— The records —

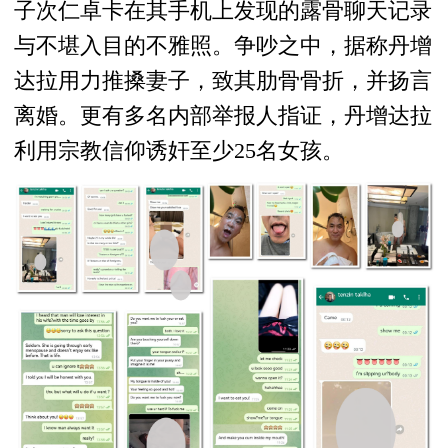
子次仁卓卡在其手机上发现的露骨聊天记录
与不堪入目的不雅照。争吵之中，据称丹增
达拉用力推搡妻子，致其肋骨骨折，并扬言
离婚。更有多名内部举报人指证，丹增达拉
利用宗教信仰诱奸至少25名女孩。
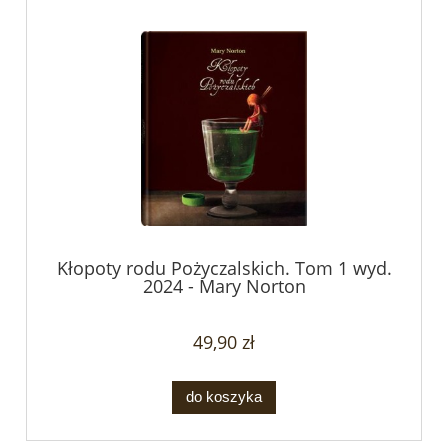
Kłopoty rodu Pożyczalskich. Tom 1 wyd.
2024 - Mary Norton
49,90 zł
do koszyka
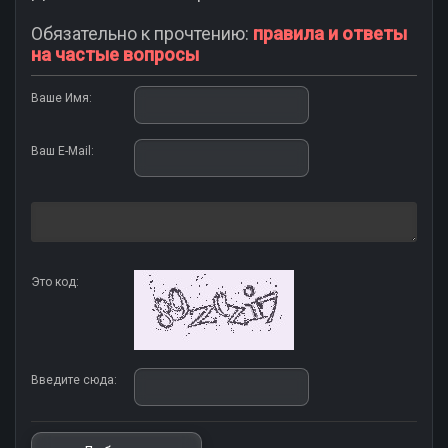
Обязательно к прочтению:
правила и ответы
на частые вопросы
Ваше Имя:
Ваш E-Mail:
Это код:
Введите сюда:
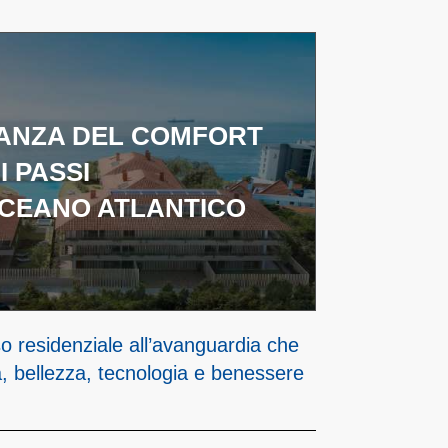
ANZA DEL COMFORT
I PASSI
CEANO ATLANTICO
 residenziale all’avanguardia che
, bellezza, tecnologia e benessere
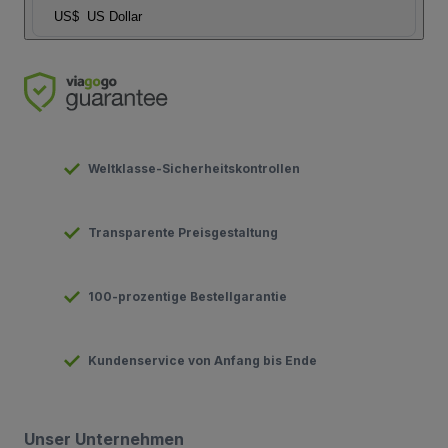
US$
US Dollar
Weltklasse-Sicherheitskontrollen
Transparente Preisgestaltung
100-prozentige Bestellgarantie
Kundenservice von Anfang bis Ende
Unser Unternehmen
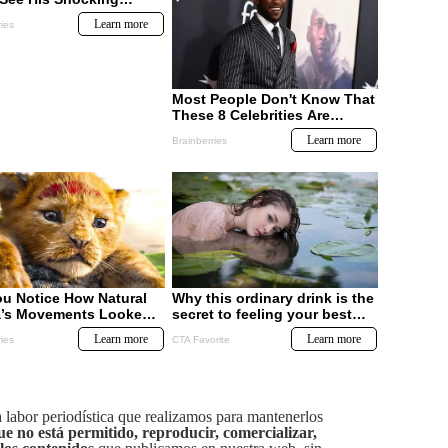
labor periodística que realizamos para mantenerlos
ue no está permitido, reproducir, comercializar,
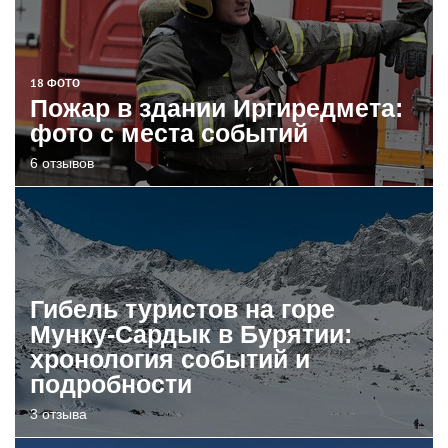
18 ФОТО
Пожар в здании Иргиредмета:
фото с места событий
6 отзывов
Гибель туристов на горе
Мунку-Сардык в Бурятии:
хронология событий и
подробности
3 отзыва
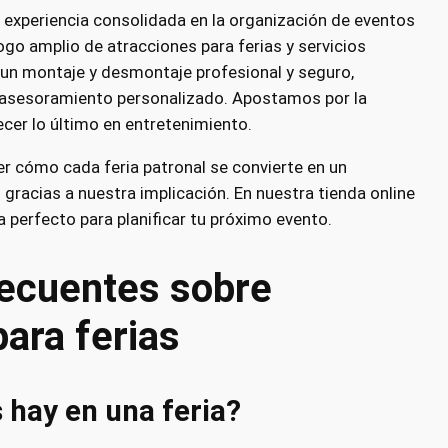
experiencia consolidada en la organización de eventos
go amplio de atracciones para ferias y servicios
n montaje y desmontaje profesional y seguro,
 asesoramiento personalizado. Apostamos por la
cer lo último en entretenimiento.
r cómo cada feria patronal se convierte en un
n gracias a nuestra implicación. En nuestra tienda online
a perfecto para planificar tu próximo evento.
recuentes sobre
para ferias
 hay en una feria?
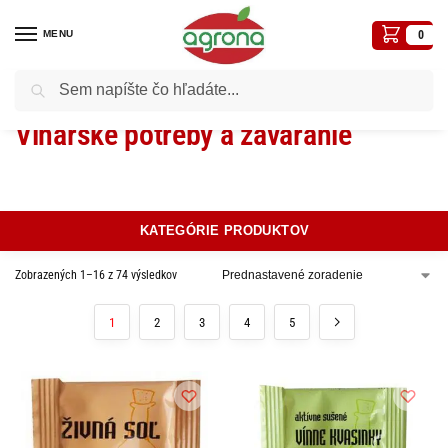
MENU
0
Vyhľadávanie
Domov
Vinárske potreby a zaváranie
/
Vinárske potreby a zaváranie
KATEGÓRIE PRODUKTOV
Zobrazených 1–16 z 74 výsledkov
1
2
3
4
5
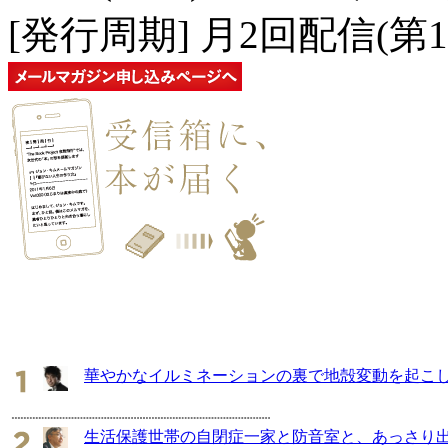
[発行周期]
月2回配信(第
華やかなイルミネーションの裏で地殻変動を起こし
生活保護世帯の自閉症一家と防音室と、あっさり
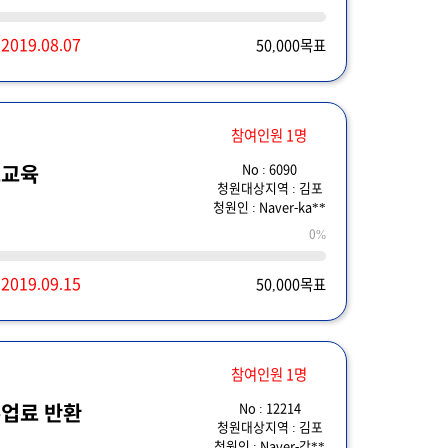
~
2019.08.07
50,000목표
참여인원 1명
No : 6090
초교육
청원대상지역 : 김포
청원인 : Naver-ka**
0%
~
2019.09.15
50,000목표
참여인원 1명
No : 12214
업료 반환
청원대상지역 : 김포
청원인 : Naver-강**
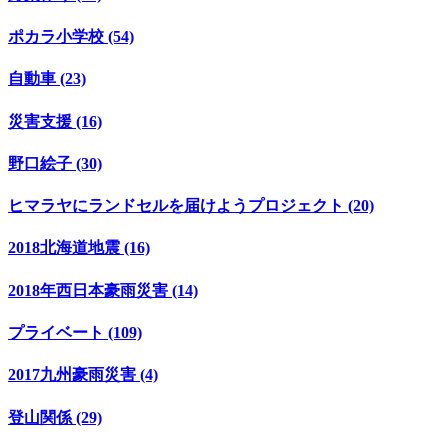
ポカラ小学校 (54)
自動車 (23)
災害支援 (16)
野口絵子 (30)
ヒマラヤにランドセルを届けようプロジェクト (20)
2018北海道地震 (16)
2018年西日本豪雨災害 (14)
プライベート (109)
2017九州豪雨災害 (4)
登山関係 (29)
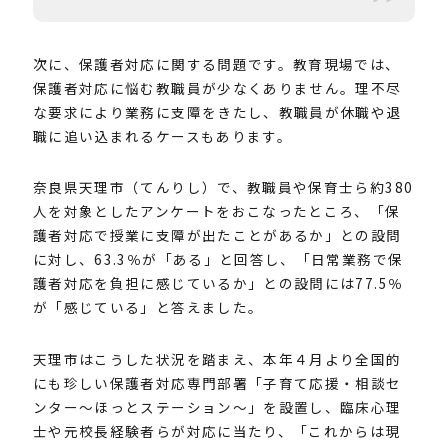
次に、保護者対応に関する問題です。教育現場では、
保護者対応に悩む教職員が少なくありません。理不尽
な要求により業務に支障をきたし、教職員が休職や退
職に追い込まれるケースもあります。
奈良県天理市（てんりし）で、教職員や保育士ら約380
人を対象としたアンケートをおこなったところ、「保
護者対応で授業に支障が出たことがあるか」との設問
に対し、63.3％が「ある」と回答し、「日常業務で保
護者対応を負担に感じているか」との設問には77.5％
が「感じている」と答えました。
天理市はこうした状況を踏まえ、本年４月より全国的
にも珍しい保護者対応専門部署「子育て応援・相談セ
ンター～ほっとステーション～」を設置し、臨床心理
士や元校長経験者らが対応に当たり、「これからは現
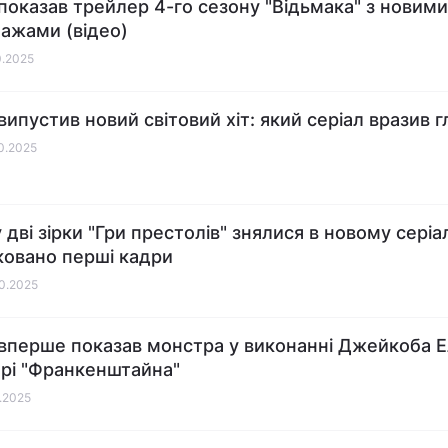
x показав трейлер 4-го сезону "Відьмака" з новими
ажами (відео)
0.2025
 випустив новий світовий хіт: який серіал вразив г
10.2025
дві зірки "Гри престолів" знялися в новому серіал
ковано перші кадри
10.2025
x вперше показав монстра у виконанні Джейкоба Е
рі "Франкенштайна"
0.2025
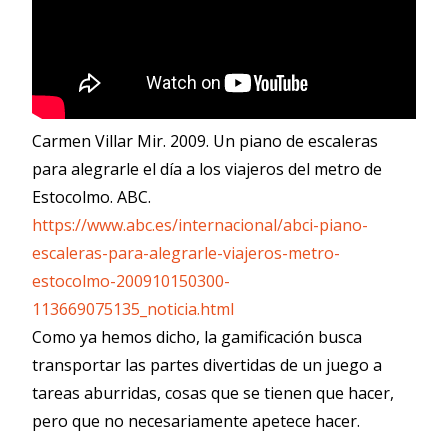
Carmen Villar Mir. 2009. Un piano de escaleras
para alegrarle el día a los viajeros del metro de
Estocolmo. ABC.
https://www.abc.es/internacional/abci-piano-
escaleras-para-alegrarle-viajeros-metro-
estocolmo-200910150300-
113669075135_noticia.html
Como ya hemos dicho, la gamificación busca
transportar las partes divertidas de un juego a
tareas aburridas, cosas que se tienen que hacer,
pero que no necesariamente apetece hacer.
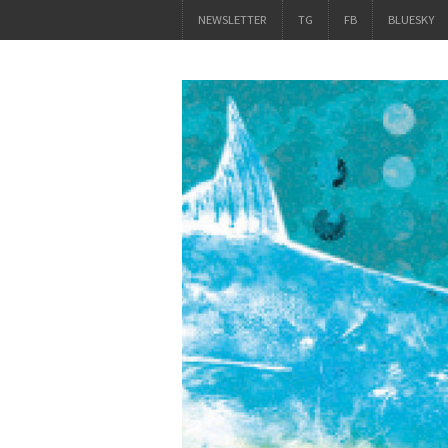
NEWSLETTER
TG
FB
BLUESKY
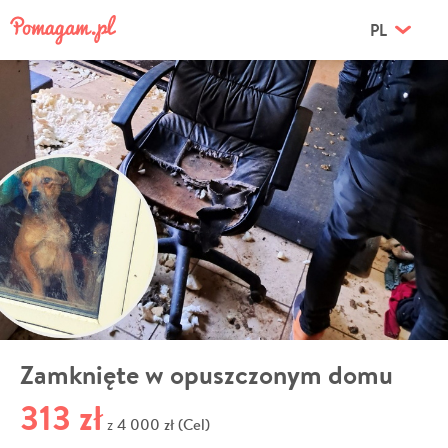
PL
Zamknięte w opuszczonym domu
313 zł
4 000 zł (Cel)
z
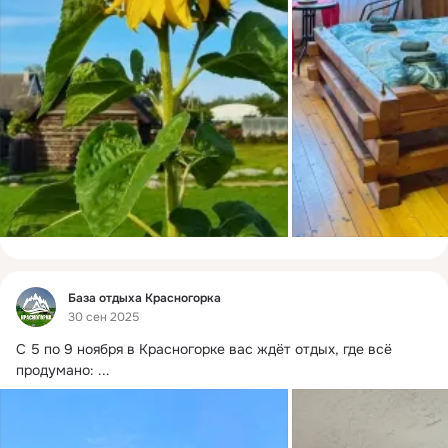
Фид
База отдыха Красногорка
30 сен 2025
С 5 по 9 ноября в Красногорке вас ждёт отдых, где всё 
продумано:
 ...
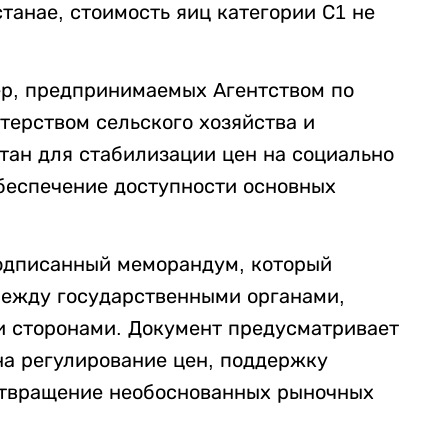
танае, стоимость яиц категории С1 не
ер, предпринимаемых Агентством по
терством сельского хозяйства и
тан для стабилизации цен на социально
беспечение доступности основных
подписанный меморандум, который
между государственными органами,
и сторонами. Документ предусматривает
а регулирование цен, поддержку
отвращение необоснованных рыночных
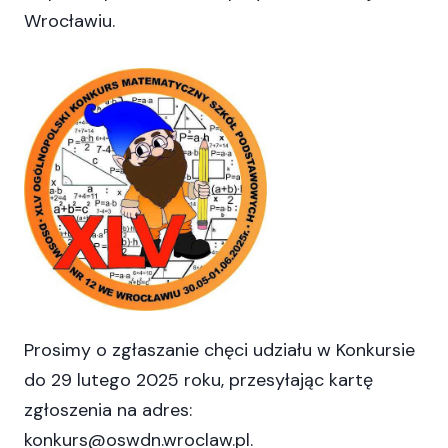
Wrocławiu.
Prosimy o zgłaszanie chęci udziału w Konkursie
do 29 lutego 2025 roku, przesyłając kartę
zgłoszenia na adres:
konkurs@oswdn.wroclaw.pl.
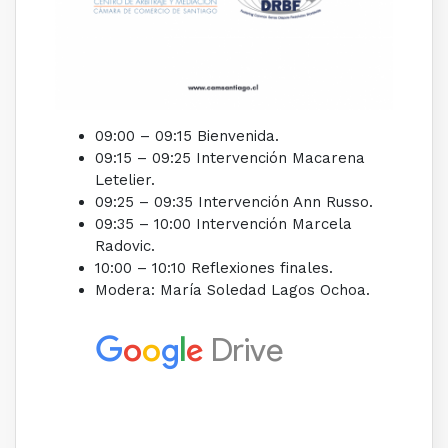
09:00 – 09:15 Bienvenida.
09:15 – 09:25 Intervención Macarena
Letelier.
09:25 – 09:35 Intervención Ann Russo.
09:35 – 10:00 Intervención Marcela
Radovic.
10:00 – 10:10 Reflexiones finales.
Modera: María Soledad Lagos Ochoa.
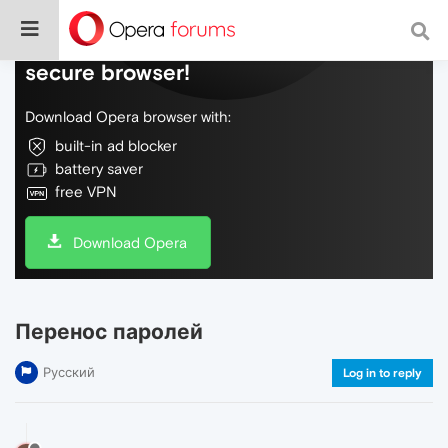
Do more on the web, with a fast and
secure browser!
Download Opera browser with:
built-in ad blocker
battery saver
free VPN
Download Opera
Перенос паролей
Русский
Log in to reply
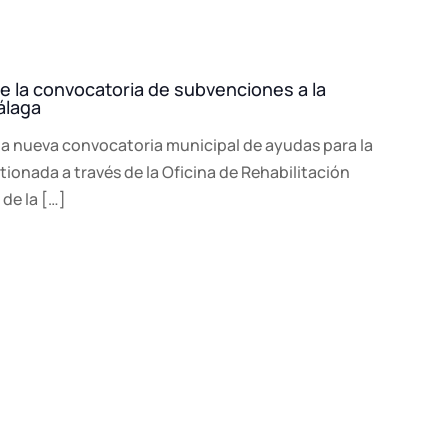
e la convocatoria de subvenciones a la
álaga
 la nueva convocatoria municipal de ayudas para la
stionada a través de la Oficina de Rehabilitación
de la […]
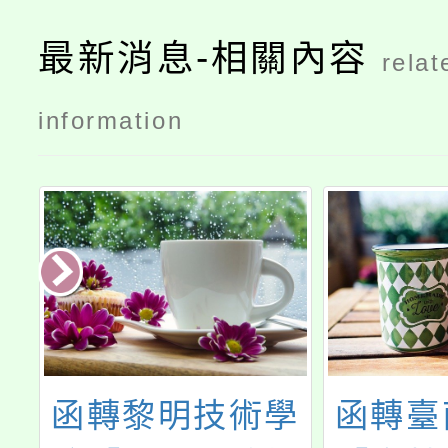
最新消息-相關內容
relat
information
年
函轉黎明技術學
函轉臺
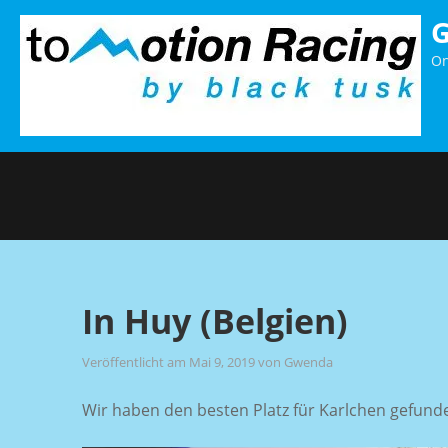
Direkt
zum
On
Inhalt
In Huy (Belgien)
Veröffentlicht am
Mai 9, 2019
von
Gwenda
Wir haben den besten Platz für Karlchen gefunde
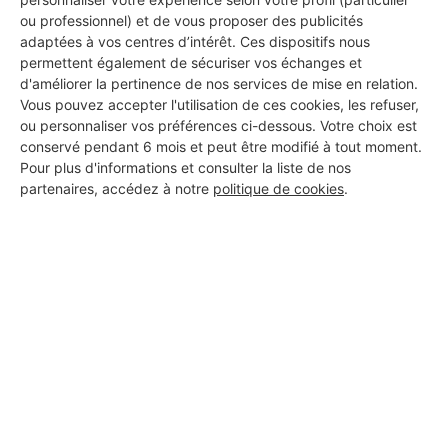
ou professionnel) et de vous proposer des publicités
adaptées à vos centres d’intérêt. Ces dispositifs nous
permettent également de sécuriser vos échanges et
d'améliorer la pertinence de nos services de mise en relation.
Vous pouvez accepter l'utilisation de ces cookies, les refuser,
ou personnaliser vos préférences ci-dessous. Votre choix est
conservé pendant 6 mois et peut être modifié à tout moment.
Pour plus d'informations et consulter la liste de nos
partenaires, accédez à notre
politique de cookies
.
Aucun autre professionnel disponible dans cette zone
géographique.
PROFESSIONNEL, VOUS
SOUHAITEZ NOUS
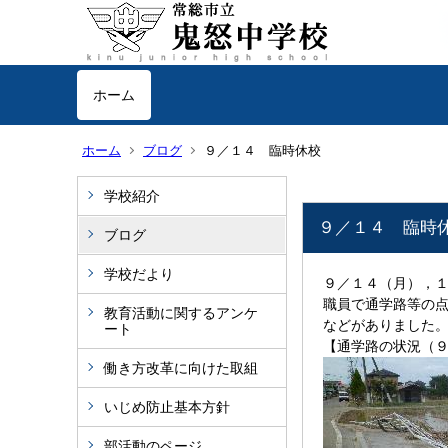
ホーム
ホーム
ブログ
９／１４ 臨時休校
学校紹介
９／１４ 臨時
ブログ
学校だより
９／１４（月），
職員で通学路等の
教育活動に関するアンケ
などがありました
ート
【通学路の状況（９
働き方改革に向けた取組
いじめ防止基本方針
部活動のページ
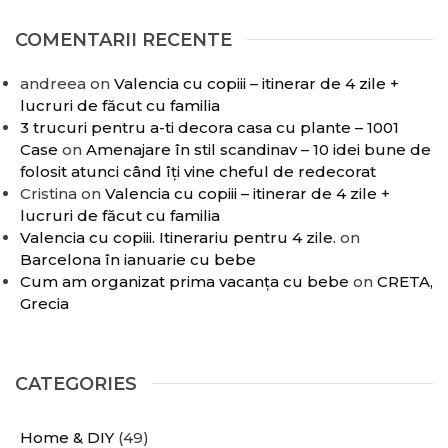
COMENTARII RECENTE
andreea
on
Valencia cu copiii – itinerar de 4 zile +
lucruri de făcut cu familia
3 trucuri pentru a-ti decora casa cu plante – 1001
Case
on
Amenajare în stil scandinav – 10 idei bune de
folosit atunci când îți vine cheful de redecorat
Cristina
on
Valencia cu copiii – itinerar de 4 zile +
lucruri de făcut cu familia
Valencia cu copiii. Itinerariu pentru 4 zile.
on
Barcelona în ianuarie cu bebe
Cum am organizat prima vacanța cu bebe
on
CRETA,
Grecia
CATEGORIES
Home & DIY
(49)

— What this task involves —
Go down the entries above from the line containing "labor periodística que" to the line containing "в новому серіал" and write out each line exactly, leaving pictures out.

— Output for this task —
labor periodística que realizamos para mantenerlos
ue no está permitido, reproducir, comercializar,
18 ФОТО
Пожар в здании Иргиредмета:
фото с места событий
6 отзывов
Гибель туристов на горе
Мунку-Сардык в Бурятии:
хронология событий и
подробности
3 отзыва
experiencia consolidada en la organización de eventos
go amplio de atracciones para ferias y servicios
n montaje y desmontaje profesional y seguro,
 asesoramiento personalizado. Apostamos por la
cer lo último en entretenimiento.
r cómo cada feria patronal se convierte en un
n gracias a nuestra implicación. En nuestra tienda online
a perfecto para planificar tu próximo evento.
recuentes sobre
para ferias
 hay en una feria?
MENU
0
Vyhľadávanie
Domov
Vinárske potreby a zaváranie
/
Vinárske potreby a zaváranie
KATEGÓRIE PRODUKTOV
Zobrazených 1–16 z 74 výsledkov
1
2
3
4
5
[発行周期]
月2回配信(第
華やかなイルミネーションの裏で地殻変動を起こし
生活保護世帯の自閉症一家と防音室と、あっさり
~
2019.08.07
50,000목표
참여인원 1명
No : 6090
초교육
청원대상지역 : 김포
청원인 : Naver-ka**
0%
~
2019.09.15
50,000목표
참여인원 1명
No : 12214
업료 반환
청원대상지역 : 김포
청원인 : Naver-강**
ポカラ小学校 (54)
自動車 (23)
災害支援 (16)
野口絵子 (30)
ヒマラヤにランドセルを届けようプロジェクト (20)
2018北海道地震 (16)
2018年西日本豪雨災害 (14)
プライベート (109)
2017九州豪雨災害 (4)
登山関係 (29)
次に、保護者対応に関する問題です。教育現場では、
保護者対応に悩む教職員が少なくありません。理不尽
な要求により業務に支障をきたし、教職員が休職や退
職に追い込まれるケースもあります。
奈良県天理市（てんりし）で、教職員や保育士ら約380
人を対象としたアンケートをおこなったところ、「保
護者対応で授業に支障が出たことがあるか」との設問
に対し、63.3％が「ある」と回答し、「日常業務で保
護者対応を負担に感じているか」との設問には77.5％
が「感じている」と答えました。
天理市はこうした状況を踏まえ、本年４月より全国的
にも珍しい保護者対応専門部署「子育て応援・相談セ
ンター～ほっとステーション～」を設置し、臨床心理
士や元校長経験者らが対応に当たり、「これからは現
x показав трейлер 4-го сезону "Відьмака" з новими
ажами (відео)
0.2025
 випустив новий світовий хіт: який серіал вразив г
10.2025
дві зірки "Гри престолів" знялися в новому серіал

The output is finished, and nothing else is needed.